The next level of Drive Pilot (code-named Intelligent Drive) featured on the 2017 E-Class enables the car to negotiate bends on the motorway, while maintaining a safe distance from slower moving vehicles in front at up to speeds of 130 mph. The system is not a hands-free operation and an audible alert will prompt the driver into regaining control if the car detects their attention has wandered.

The Steering Pilot function uses visible road markings to navigate bends at speeds of up to 81 mph.

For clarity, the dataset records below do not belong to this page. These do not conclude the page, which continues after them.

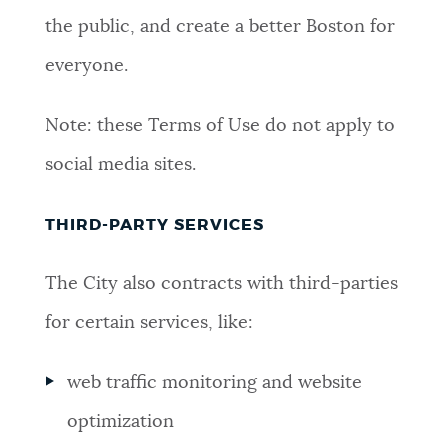
the public, and create a better Boston for
everyone.
Note: these Terms of Use do not apply to
social media sites.
THIRD-PARTY SERVICES
The City also contracts with third-parties
for certain services, like:
web traffic monitoring and website
optimization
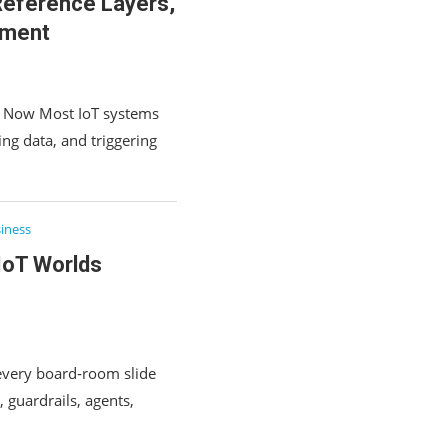
 Reference Layers,
yment
rs Now Most IoT systems
ing data, and triggering
iness
IoT Worlds
t every board‑room slide
 guardrails, agents,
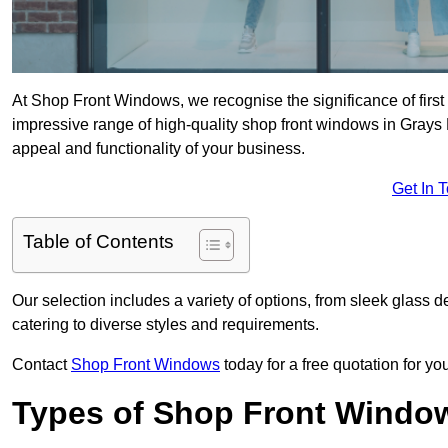
At Shop Front Windows, we recognise the significance of first i
impressive range of high-quality shop front windows in Grays
appeal and functionality of your business.
Get In 
Table of Contents
Our selection includes a variety of options, from sleek glass 
catering to diverse styles and requirements.
Contact
Shop Front Windows
today for a free quotation for y
Types of Shop Front Windo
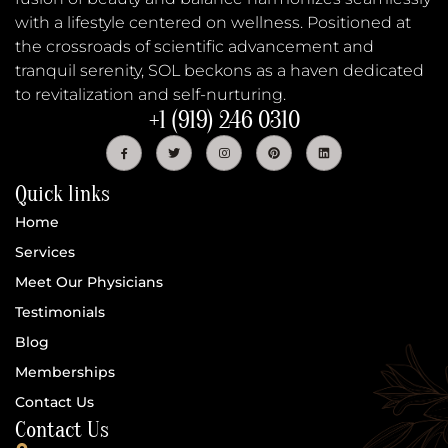
with a lifestyle centered on wellness. Positioned at
the crossroads of scientific advancement and
tranquil serenity, SOL beckons as a haven dedicated
to revitalization and self-nurturing.
+1 (919) 246 0310
Quick links
Home
Services
Meet Our Physicians
Testimonials
Blog
Memberships
Contact Us
Contact Us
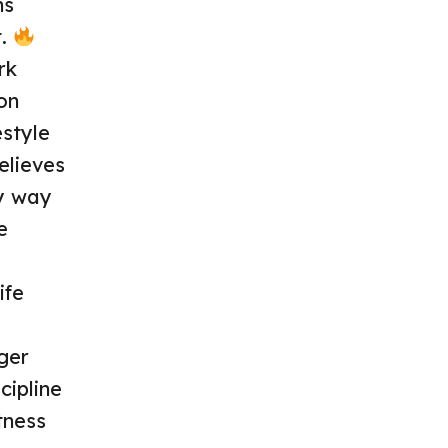
ns
t.
rk
on
style
elieves
ry way
e
ife
ger
cipline
tness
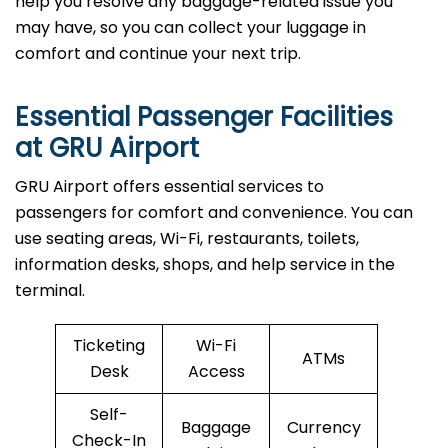
help you resolve any baggage-related issue you
may have, so you can collect your luggage in
comfort and continue your next trip.
Essential Passenger Facilities
at GRU Airport
GRU Airport offers essential services to
passengers for comfort and convenience. You can
use seating areas, Wi-Fi, restaurants, toilets,
information desks, shops, and help service in the
terminal.
Ticketing
Wi-Fi
ATMs
Desk
Access
Self-
Baggage
Currency
Check-In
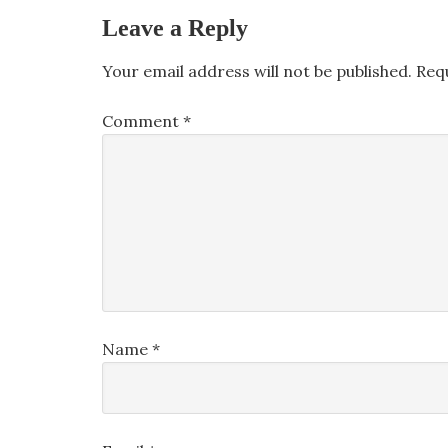
Leave a Reply
Your email address will not be published.
Req
Comment
*
Name
*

The car is able to scan the surrounding area, as well as the car in front, if road markings are unclear to maintain lane discipline. The system is also able to automatically increase or decrease the E-Class's speed by reading speed limit signs if the driver fails to take any action.

=== Safety innovations ===
Active Brake Assist and Evasive Steering Assist work in tandem to warn of and prevent potential collisions in the 2017 E-Class. The first system now features increased functionality, able to provide visible warning of potential danger as well as being able to automatically apply the brakes in an emergency. The system is now also able to detect and analyze moving traffic at junctions ahead. Evasive Steering Assist can detect when a driver is making an evasive action and apply additional steering force to ensure the pedestrian or vehicle is avoided. Car-to-X Communication is another safety system which enables vehicles on the same road to warn each other of upcoming potential hazards or accidents.

If an unavoidable side collision is detected, PRE-SAFE Impulse Side rapidly inflates the side bolster to move the occupant away from the point of impact, while at the same time PRE-SAFE Sound pumps noise waves through the speakers to reduce hearing damage following a collision.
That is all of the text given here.